Output everything in the data exactly, leaving the pictures out.

» **Data under study**
◇ ◇ ◇

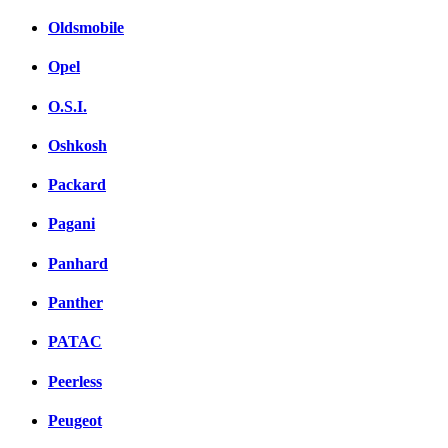
Oldsmobile
Opel
O.S.I.
Oshkosh
Packard
Pagani
Panhard
Panther
PATAC
Peerless
Peugeot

◇ ◇ ◇

» **Answer box**
Oldsmobile
Opel
O.S.I.
Oshkosh
Packard
Pagani
Panhard
Panther
PATAC
Peerless
Peugeot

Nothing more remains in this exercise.